Die Armen bleiben unter sich

Der Plan: Arm und Reich sitzen an einem Tisch, um zusammen Kartoffelsuppe und Waffeln zu essen. Die Realität: Nur die Armen kommen. In Pasewalk war es leider so.

Doreen Rütz (von links), Hannelore Horst und Eselita Töpfer gaben die Kartoffelsuppe aus.
Angela Stegemann Doreen Rütz (von links), Hannelore Horst und Eselita Töpfer gaben die Kartoffelsuppe aus.

Martina Let streicht ihrem Enkel Enrique über die Haare und freut sich, dass dem Dreijährigen die Waffeln schmecken. Die 51-Jährige macht keinen Hehl daraus. Sie gehört zu denjenigen, die die Tafel des Arbeitslosenverbandes Uecker-Randow nutzen. Einmal in der Woche fährt die Polzowerin nach Pasewalk. Die Qualität der Lebensmittel, die sie dann für 1,50 Euro in einem großen Beutel bekommt, ist gut, meint sie. Nur Fleisch und Wurst sind eher selten. „Aber das hilft schon jede Woche“, sagt Martina Let. Von Beruf ist sie Eisenbahnerin. Nachdem in Pasewalk viele der einst rund 1500 Stellen abgebaut wurden, gehört auch sie seit 2004 zu  den Arbeitslosen. Ab und zu eine Stelle als Ein-Euro-Jobber, mehr nicht. Für die Betroffenen um Verständnis werben wollte der Arbeitslosenverband Uecker-Randow. Ein liebevoll hergerichteter Raum im Kulturforum Historischen U, frische Waffeln, Kaffee und Kartoffelsuppe.
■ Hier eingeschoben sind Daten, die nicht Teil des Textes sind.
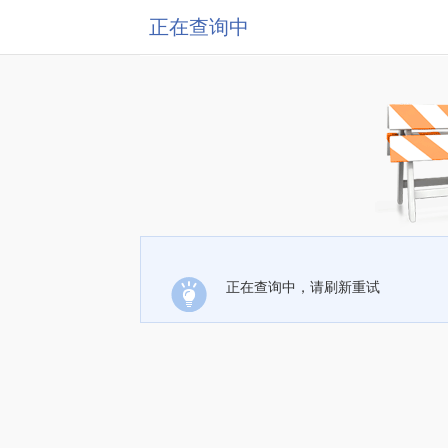
正在查询中
正在查询中，请刷新重试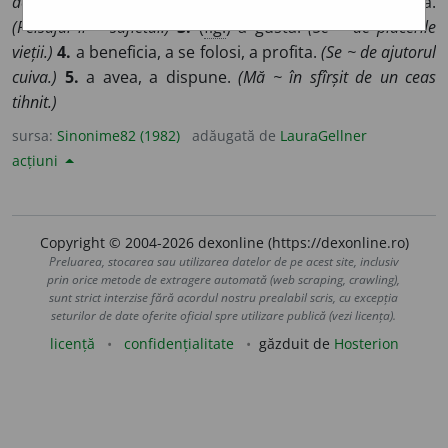
de vestea aflată.)
2.
a desfăta, a încînta, a mîngîia.
(Peisajul îi ~ sufletul.)
3.
(
fig.
) a gusta.
(Se ~ de plăcerile
vieții.)
4.
a beneficia, a se folosi, a profita.
(Se ~ de ajutorul
cuiva.)
5.
a avea, a dispune.
(Mă ~ în sfîrșit de un ceas
tihnit.)
sursa:
Sinonime82 (1982)
adăugată de
LauraGellner
acțiuni
Copyright © 2004-2026 dexonline (https://dexonline.ro)
Preluarea, stocarea sau utilizarea datelor de pe acest site, inclusiv
prin orice metode de extragere automată (web scraping, crawling),
sunt strict interzise fără acordul nostru prealabil scris, cu excepția
seturilor de date oferite oficial spre utilizare publică (vezi licența).
licență
confidențialitate
găzduit de
Hosterion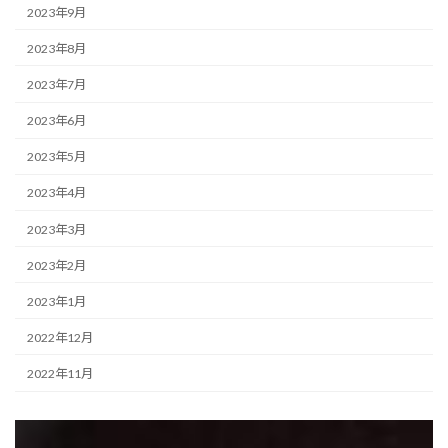
2023年9月
2023年8月
2023年7月
2023年6月
2023年5月
2023年4月
2023年3月
2023年2月
2023年1月
2022年12月
2022年11月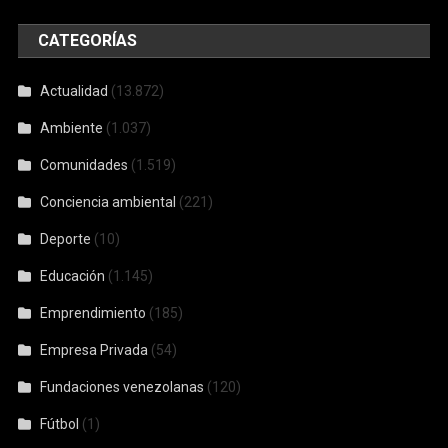
CATEGORÍAS
Actualidad
(13.872)
Ambiente
(1.037)
Comunidades
(1.519)
Conciencia ambiental
(221)
Deporte
(10)
Educación
(1.145)
Emprendimiento
(185)
Empresa Privada
(54)
Fundaciones venezolanas
(120)
Fútbol
(1)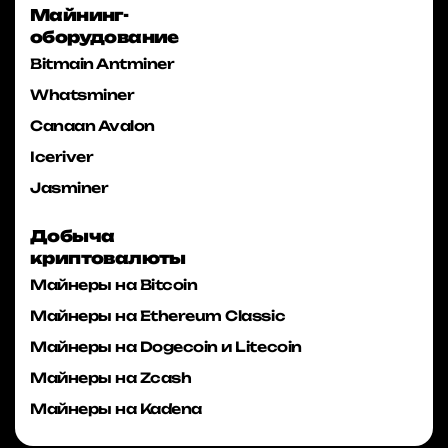
Майнинг-
оборудование
Bitmain Antminer
Whatsminer
Canaan Avalon
Iceriver
Jasminer
Добыча
криптовалюты
Майнеры на Bitcoin
Майнеры на Ethereum Classic
Майнеры на Dogecoin и Litecoin
Майнеры на Zcash
Майнеры на Kadena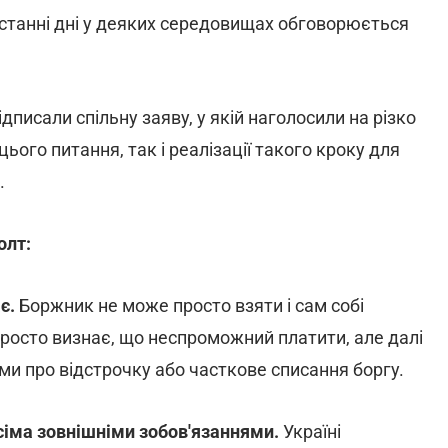
останні дні у деяких середовищах обговорюється
дписали спільну заяву, у якій наголосили на різко
цього питання, так і реалізації такого кроку для
.
олт:
ає.
Боржник не може просто взяти і сам собі
росто визнає, що неспроможний платити, але далі
и про відстрочку або часткове списання боргу.
сіма зовнішніми зобов'язаннями.
Україні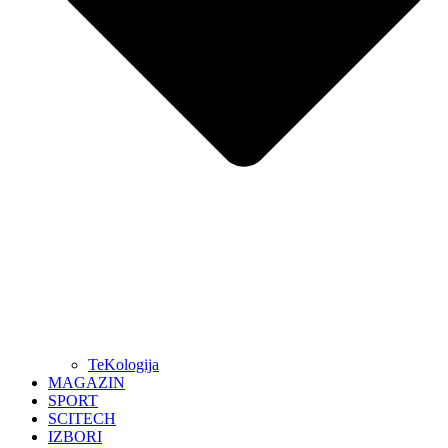
TeKologija
MAGAZIN
SPORT
SCITECH
IZBORI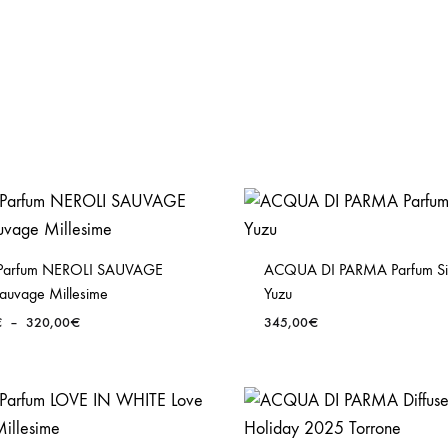
Parfum NEROLI SAUVAGE
ACQUA DI PARMA Parfum Si
Sauvage Millesime
Yuzu
Plage
€
–
320,00
€
345,00
€
de
prix :
220,00€
à
320,00€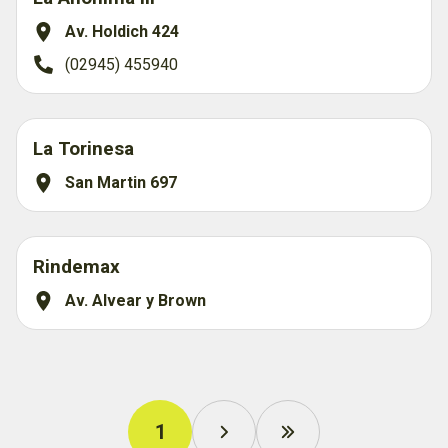
Av. Holdich 424
(02945) 455940
La Torinesa
San Martin 697
Rindemax
Av. Alvear y Brown
1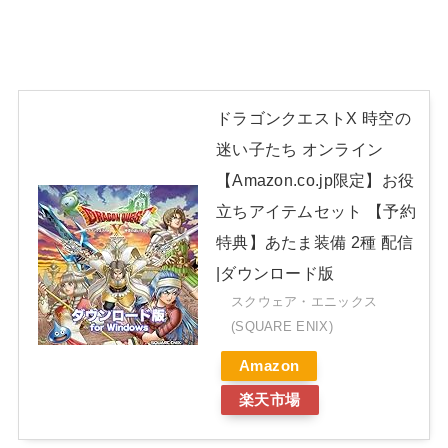
ドラゴンクエストX 時空の
迷い子たち オンライン
【Amazon.co.jp限定】お役
立ちアイテムセット 【予約
特典】あたま装備 2種 配信
|ダウンロード版
スクウェア・エニックス
(SQUARE ENIX)
Amazon
楽天市場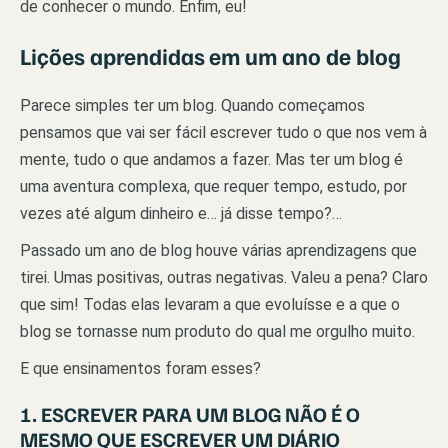
de conhecer o mundo. Enfim, eu!
Lições aprendidas em um ano de blog
Parece simples ter um blog. Quando começamos
pensamos que vai ser fácil escrever tudo o que nos vem à
mente, tudo o que andamos a fazer. Mas ter um blog é
uma aventura complexa, que requer tempo, estudo, por
vezes até algum dinheiro e… já disse tempo?…
Passado um ano de blog houve várias aprendizagens que
tirei. Umas positivas, outras negativas. Valeu a pena? Claro
que sim! Todas elas levaram a que evoluísse e a que o
blog se tornasse num produto do qual me orgulho muito.
E que ensinamentos foram esses?
1. ESCREVER PARA UM BLOG NÃO É O
MESMO QUE ESCREVER UM DIÁRIO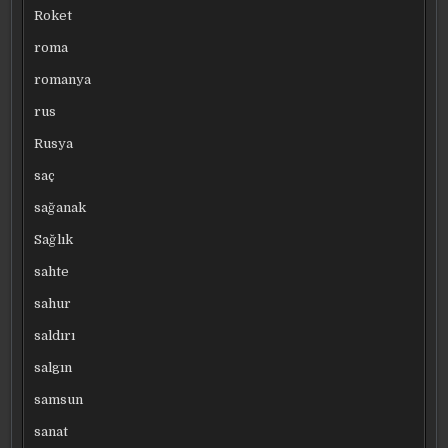
Roket
roma
romanya
rus
Rusya
saç
sağanak
Sağlık
sahte
sahur
saldırı
salgın
samsun
sanat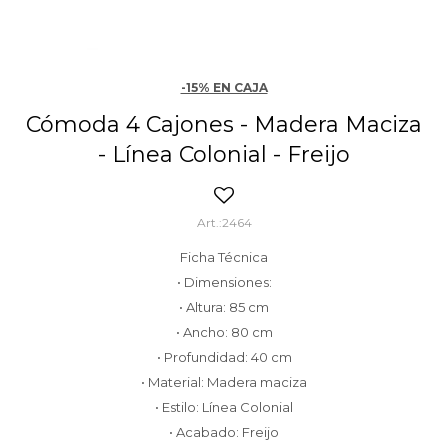
-15% EN CAJA
Cómoda 4 Cajones - Madera Maciza
- Línea Colonial - Freijo
2464
Ficha Técnica
• Dimensiones:
• Altura: 85 cm
• Ancho: 80 cm
• Profundidad: 40 cm
• Material: Madera maciza
• Estilo: Línea Colonial
• Acabado: Freijo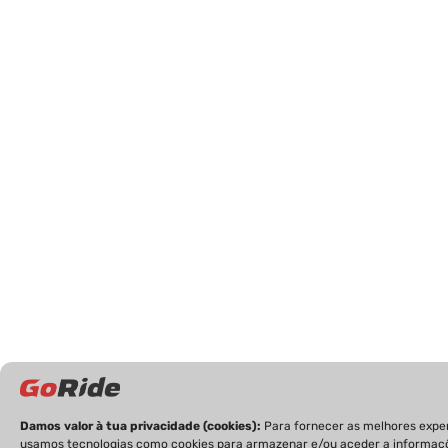
Damos valor à tua privacidade (cookies):
Para fornecer as melhores exper
usamos tecnologias como cookies para armazenar e/ou aceder a informaç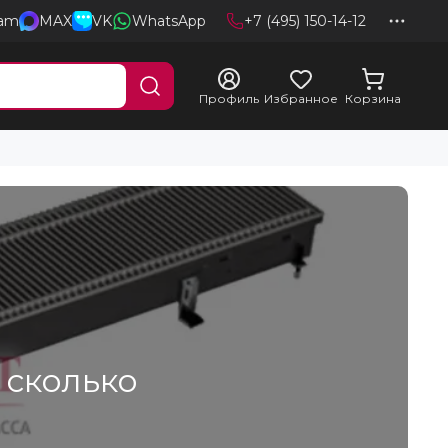
ram
MAX
VK
WhatsApp
+7 (495) 150-14-12
Профиль
Избранное
Корзина
 сколько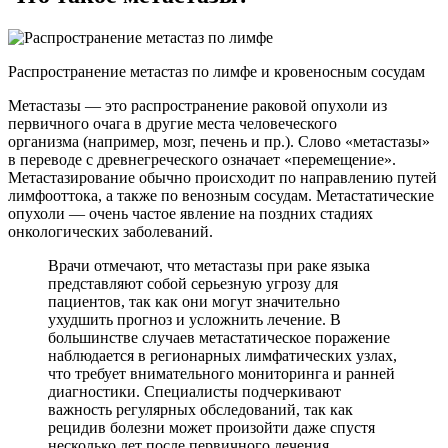
Распространение метастаз по лимфе и кровеносным сосудам
Метастазы — это распространение раковой опухоли из
первичного очага в другие места человеческого
организма (например, мозг, печень и пр.). Слово «метастазы»
в переводе с древнегреческого означает «перемещение».
Метастазирование обычно происходит по направлению путей
лимфооттока, а также по венозным сосудам. Метастатические
опухоли — очень частое явление на поздних стадиях
онкологических заболеваний.
Врачи отмечают, что метастазы при раке языка
представляют собой серьезную угрозу для
пациентов, так как они могут значительно
ухудшить прогноз и усложнить лечение. В
большинстве случаев метастатическое поражение
наблюдается в регионарных лимфатических узлах,
что требует внимательного мониторинга и ранней
диагностики. Специалисты подчеркивают
важность регулярных обследований, так как
рецидив болезни может произойти даже спустя
несколько лет после первичного лечения.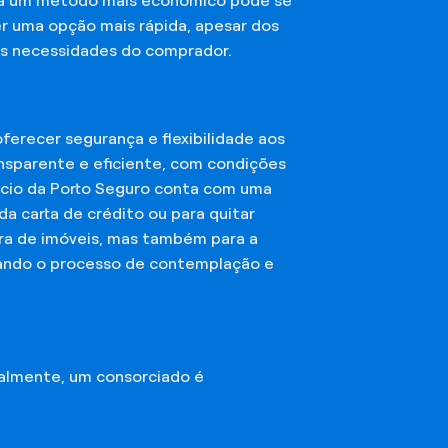
sca um método mais econômico pode se
er uma opção mais rápida, apesar dos
das necessidades do comprador.
erecer segurança e flexibilidade aos
nsparente e eficiente, com condições
órcio da Porto Seguro conta com uma
a carta de crédito ou para quitar
mpra de imóveis, mas também para a
ando o processo de contemplação e
almente, um consorciado é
Doch letztendlich blieben Betroffene und Mitarbeiter des Arbeitslosenverbandes wieder einmal unter sich. Oder findet mitten in der Woche zur Mittagszeit keiner der Arbeitenden Zeit? Rechtsanwalt Michael Busch spendete im Vorfeld. Eine, die immer dabei ist, wenn der Arbeitslosenverband ruft, ist die Alt-Bürgermeisterin,danach Ordnungsamtsleiterin und jetzt Rentnerin Bärbel Steinmüller. „Es gibt so viele, die zuhause sitzen und dann noch meckern, dass nichts los ist. Warum nutzt man solche Aktionen nicht?“, ärgert sie sich. Auch Martin R. gehörte zu denen, die bloß einmal sehen wollten, was da los ist. Letztendlich setzte er sich aber nicht mit an den Tisch. „Meine Frau arbeitet im Call-Center, ich bei einer Reinigungsfirma. Aber trotzdem reicht unser Geld nicht zum Leben“, erzählt er. „Bin ich reich, weil wir arbeiten gehen? Eigentlich nicht“, stellt er fest.Mittlerweile werden über die Tafel im Altkreis Uecker-Randow monatlich rund 2000 Leute versorgt.